WHAT TO PRODUCE. The records below must be retyped exactly.

*** Opening RECORD SET ***

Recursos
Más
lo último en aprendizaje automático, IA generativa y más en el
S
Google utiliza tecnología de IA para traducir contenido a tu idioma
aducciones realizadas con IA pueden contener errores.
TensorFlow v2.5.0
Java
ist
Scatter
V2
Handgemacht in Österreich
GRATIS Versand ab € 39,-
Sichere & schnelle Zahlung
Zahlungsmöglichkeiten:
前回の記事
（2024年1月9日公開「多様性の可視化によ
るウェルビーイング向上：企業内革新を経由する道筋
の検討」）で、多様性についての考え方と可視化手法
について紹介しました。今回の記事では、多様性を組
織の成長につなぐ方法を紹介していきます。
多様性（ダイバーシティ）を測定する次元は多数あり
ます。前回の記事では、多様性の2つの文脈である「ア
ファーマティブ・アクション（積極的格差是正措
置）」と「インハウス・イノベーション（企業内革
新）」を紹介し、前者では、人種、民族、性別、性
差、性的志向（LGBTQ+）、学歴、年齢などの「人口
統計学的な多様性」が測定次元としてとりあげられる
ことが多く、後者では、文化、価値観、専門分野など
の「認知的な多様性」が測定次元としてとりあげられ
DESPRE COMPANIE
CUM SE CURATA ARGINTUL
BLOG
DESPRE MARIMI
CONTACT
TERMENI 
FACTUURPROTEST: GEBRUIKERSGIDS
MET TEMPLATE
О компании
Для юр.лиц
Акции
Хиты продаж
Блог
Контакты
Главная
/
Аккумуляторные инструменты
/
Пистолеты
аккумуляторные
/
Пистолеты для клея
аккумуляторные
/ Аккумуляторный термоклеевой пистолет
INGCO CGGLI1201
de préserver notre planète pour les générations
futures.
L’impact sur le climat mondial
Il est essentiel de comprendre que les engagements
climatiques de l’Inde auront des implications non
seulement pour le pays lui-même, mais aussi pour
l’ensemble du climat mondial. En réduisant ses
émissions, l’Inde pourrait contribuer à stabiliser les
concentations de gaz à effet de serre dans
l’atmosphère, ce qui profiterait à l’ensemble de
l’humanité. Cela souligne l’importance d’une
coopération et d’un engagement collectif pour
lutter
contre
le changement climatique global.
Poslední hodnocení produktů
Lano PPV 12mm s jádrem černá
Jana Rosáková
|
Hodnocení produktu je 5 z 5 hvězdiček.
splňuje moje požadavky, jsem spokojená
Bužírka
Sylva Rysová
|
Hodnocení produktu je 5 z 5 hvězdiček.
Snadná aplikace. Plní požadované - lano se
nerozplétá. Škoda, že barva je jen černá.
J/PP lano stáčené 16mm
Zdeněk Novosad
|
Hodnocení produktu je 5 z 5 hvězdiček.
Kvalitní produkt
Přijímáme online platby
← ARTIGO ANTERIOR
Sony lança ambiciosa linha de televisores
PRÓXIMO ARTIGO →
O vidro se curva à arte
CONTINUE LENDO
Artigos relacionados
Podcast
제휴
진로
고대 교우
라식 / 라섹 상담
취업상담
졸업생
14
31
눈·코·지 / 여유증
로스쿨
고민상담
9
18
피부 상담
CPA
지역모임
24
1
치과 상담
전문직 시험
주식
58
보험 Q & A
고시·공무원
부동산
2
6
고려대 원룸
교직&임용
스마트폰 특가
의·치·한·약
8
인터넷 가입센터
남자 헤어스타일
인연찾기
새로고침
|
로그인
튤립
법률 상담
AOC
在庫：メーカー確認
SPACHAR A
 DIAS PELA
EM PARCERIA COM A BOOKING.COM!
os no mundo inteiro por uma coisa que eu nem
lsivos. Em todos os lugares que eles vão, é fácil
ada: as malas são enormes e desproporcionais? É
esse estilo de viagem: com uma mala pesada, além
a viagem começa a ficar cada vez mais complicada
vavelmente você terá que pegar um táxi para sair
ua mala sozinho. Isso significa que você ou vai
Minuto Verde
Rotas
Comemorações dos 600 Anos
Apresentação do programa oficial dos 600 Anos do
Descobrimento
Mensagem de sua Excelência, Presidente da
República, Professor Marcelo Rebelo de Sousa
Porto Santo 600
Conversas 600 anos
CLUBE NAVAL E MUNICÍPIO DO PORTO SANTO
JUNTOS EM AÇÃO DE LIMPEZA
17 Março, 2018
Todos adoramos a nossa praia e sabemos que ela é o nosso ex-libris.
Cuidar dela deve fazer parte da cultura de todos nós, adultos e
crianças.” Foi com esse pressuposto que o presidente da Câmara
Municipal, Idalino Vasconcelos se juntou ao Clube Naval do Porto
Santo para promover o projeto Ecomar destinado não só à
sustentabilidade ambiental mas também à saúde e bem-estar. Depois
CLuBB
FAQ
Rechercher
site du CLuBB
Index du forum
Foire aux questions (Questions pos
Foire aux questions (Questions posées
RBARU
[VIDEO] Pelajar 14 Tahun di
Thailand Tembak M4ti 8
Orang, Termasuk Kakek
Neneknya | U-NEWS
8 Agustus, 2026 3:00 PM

*** Closing RECORD SET ***

ANSWER BOX.
Recursos
Más
lo último en aprendizaje automático, IA generativa y más en el
S
Google utiliza tecnología de IA para traducir contenido a tu idioma
aducciones realizadas con IA pueden contener errores.
TensorFlow v2.5.0
Java
ist
Scatter
V2
Handgemacht in Österreich
GRATIS Versand ab € 39,-
Sichere & schnelle Zahlung
Zahlungsmöglichkeiten:
前回の記事
（2024年1月9日公開「多様性の可視化によ
るウェルビーイング向上：企業内革新を経由する道筋
の検討」）で、多様性についての考え方と可視化手法
について紹介しました。今回の記事では、多様性を組
織の成長につなぐ方法を紹介していきます。
多様性（ダイバーシティ）を測定する次元は多数あり
ます。前回の記事では、多様性の2つの文脈である「ア
ファーマティブ・アクション（積極的格差是正措
置）」と「インハウス・イノベーション（企業内革
新）」を紹介し、前者では、人種、民族、性別、性
差、性的志向（LGBTQ+）、学歴、年齢などの「人口
統計学的な多様性」が測定次元としてとりあげられる
ことが多く、後者では、文化、価値観、専門分野など
の「認知的な多様性」が測定次元としてとりあげられ
DESPRE COMPANIE
CUM SE CURATA ARGINTUL
BLOG
DESPRE MARIMI
CONTACT
TERMENI 
FACTUURPROTEST: GEBRUIKERSGIDS
MET TEMPLATE
О компании
Для юр.лиц
Акции
Хиты продаж
Блог
Контакты
Главная
/
Аккумуляторные инструменты
/
Пистолеты
аккумуляторные
/
Пистолеты для клея
аккумуляторные
/ Аккумуляторный термоклеевой пистолет
INGCO CGGLI1201
de préserver notre planète pour les générations
futures.
L’impact sur le climat mondial
Il est essentiel de comprendre que les engagements
climatiques de l’Inde auront des implications non
seulement pour le pays lui-même, mais aussi pour
l’ensemble du climat mondial. En réduisant ses
émissions, l’Inde pourrait contribuer à stabiliser les
concentations de gaz à effet de serre dans
l’atmosphère, ce qui profiterait à l’ensemble de
l’humanité. Cela souligne l’importance d’une
coopération et d’un engagement collectif pour
lutter
contre
le changement climatique global.
Poslední hodnocení produktů
Lano PPV 12mm s jádrem černá
Jana Rosáková
|
Hodnocení produktu je 5 z 5 hvězdiček.
splňuje moje požadavky, jsem spokojená
Bužírka
Sylva Rysová
|
Hodnocení produktu je 5 z 5 hvězdiček.
Snadná aplikace. Plní požadované - lano se
nerozplétá. Škoda, že barva je jen černá.
J/PP lano stáčené 16mm
Zdeněk Novosad
|
Hodnocení produktu je 5 z 5 hvězdiček.
Kvalitní produkt
Přijímáme online platby
← ARTIGO ANTERIOR
Sony lança ambiciosa linha de televisores
PRÓXIMO ARTIGO →
O vidro se curva à arte
CONTINUE LENDO
Artigos relacionados
Podcast
제휴
진로
고대 교우
라식 / 라섹 상담
취업상담
졸업생
14
31
눈·코·지 / 여유증
로스쿨
고민상담
9
18
피부 상담
CPA
지역모임
24
1
치과 상담
전문직 시험
주식
58
보험 Q & A
고시·공무원
부동산
2
6
고려대 원룸
교직&임용
스마트폰 특가
의·치·한·약
8
인터넷 가입센터
남자 헤어스타일
인연찾기
새로고침
|
로그인
튤립
법률 상담
AOC
在庫：メーカー確認
SPACHAR A
 DIAS PELA
EM PARCERIA COM A BOOKING.COM!
os no mundo inteiro por uma coisa que eu nem
lsivos. Em todos os lugares que eles vão, é fácil
ada: as malas são enormes e desproporcionais? É
esse estilo de viagem: com uma mala pesada, além
a viagem começa a ficar cada vez mais complicada
vavelmente você terá que pegar um táxi para sair
ua mala sozinho. Isso significa que você ou vai
Minuto Verde
Rotas
Comemorações dos 600 Anos
Apresentação do programa oficial dos 600 Anos do
Descobrimento
Mensagem de sua Excelência, Presidente da
República, Professor Marcelo Rebelo de Sousa
Porto Santo 600
Conversas 600 anos
CLUBE NAVAL E MUNICÍPIO DO PORTO SANTO
JUNTOS EM AÇÃO DE LIMPEZA
17 Março, 2018
Todos adoramos a nossa praia e sabemos que ela é o nosso ex-libris.
Cuidar dela deve fazer parte da cultura de todos nós, adultos e
crianças.” Foi com esse pressuposto que o presidente da Câmara
Municipal, Idalino Vasconcelos se juntou ao Clube Naval do Porto
Santo para promover o projeto Ecomar destinado não só à
sustentabilidade ambiental mas também à saúde e bem-estar. Depois
CLuBB
FAQ
Rechercher
site du CLuBB
Index du forum
Foire aux questions (Questions pos
Foire aux questions (Questions posées
RBARU
[VIDEO] Pelajar 14 Tahun di
Thailand Tembak M4ti 8
Orang, Termasuk Kakek
Neneknya | U-NEWS
8 Agustus, 2026 3:00 PM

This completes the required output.